• **Records for this exercise**
+===+

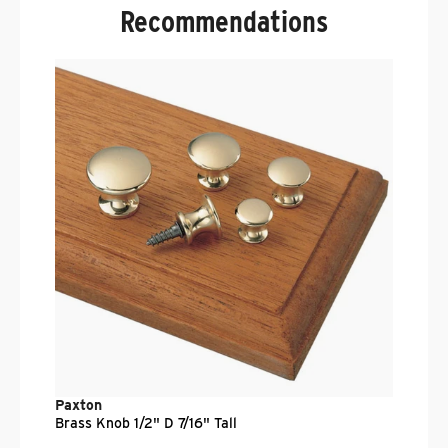
Recommendations
P
B
.
$
Paxton
Brass Knob 1/2" D 7/16" Tall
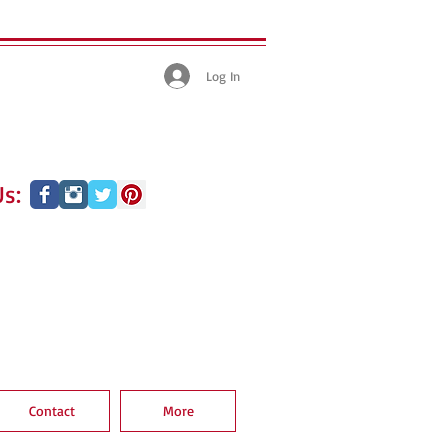
Log In
s:
Contact
More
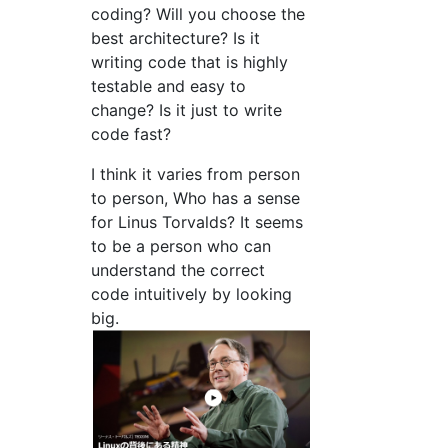
coding? Will you choose the
best architecture? Is it
writing code that is highly
testable and easy to
change? Is it just to write
code fast?
I think it varies from person
to person, Who has a sense
for Linus Torvalds? It seems
to be a person who can
understand the correct
code intuitively by looking
big.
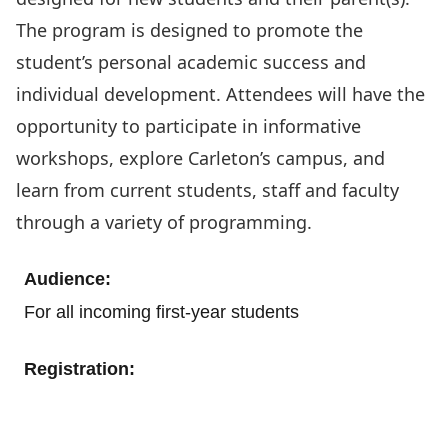
The program is designed to promote the
student’s personal academic success and
individual development. Attendees will have the
opportunity to participate in informative
workshops, explore Carleton’s campus, and
learn from current students, staff and faculty
through a variety of programming.
Audience:
For all incoming first-year students
Registration:
Register today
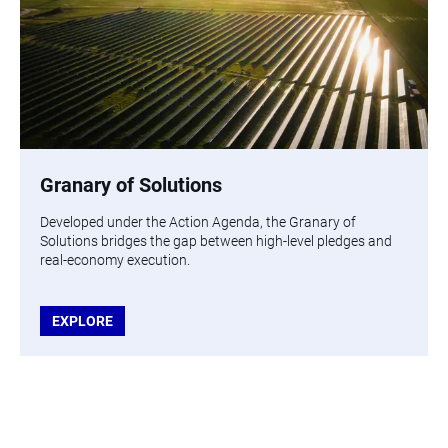
Granary of Solutions
Developed under the Action Agenda, the Granary of
Solutions bridges the gap between high-level pledges and
real-economy execution.
EXPLORE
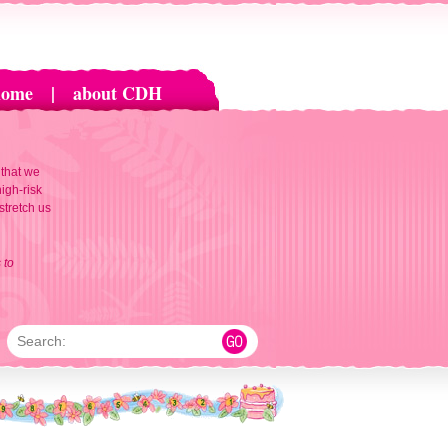
home
|
about CDH
 that we
igh-risk
 stretch us
 to
Search:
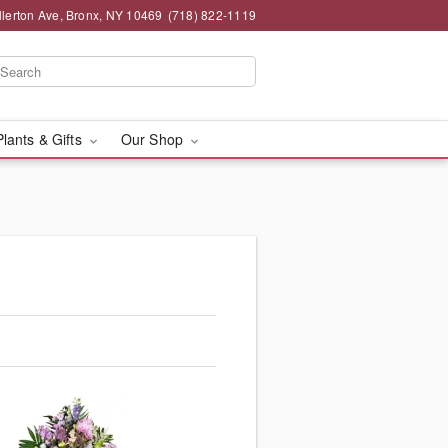
llerton Ave, Bronx, NY 10469
(718) 822-1119
Plants & Gifts
Our Shop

+===+

• **Instructions to follow**
Produce a verbatim transcription of every line in the listing, images omitted.

• **Response below**
Recommendations
P
B
.
$
Paxton
Brass Knob 1/2" D 7/16" Tall
Log In
s:
Contact
More
coding? Will you choose the
best architecture? Is it
writing code that is highly
testable and easy to
change? Is it just to write
code fast?
I think it varies from person
to person, Who has a sense
for Linus Torvalds? It seems
to be a person who can
understand the correct
code intuitively by looking
big.
The program is designed to promote the
student’s personal academic success and
individual development. Attendees will have the
opportunity to participate in informative
workshops, explore Carleton’s campus, and
learn from current students, staff and faculty
through a variety of programming.
Audience:
For all incoming first-year students
Registration:
Register today
Granary of Solutions
Developed under the Action Agenda, the Granary of
Solutions bridges the gap between high-level pledges and
real-economy execution.
EXPLORE
home
|
about CDH
 that we
igh-risk
 stretch us
 to
Search:
llerton Ave, Bronx, NY 10469
(718) 822-1119
Plants & Gifts
Our Shop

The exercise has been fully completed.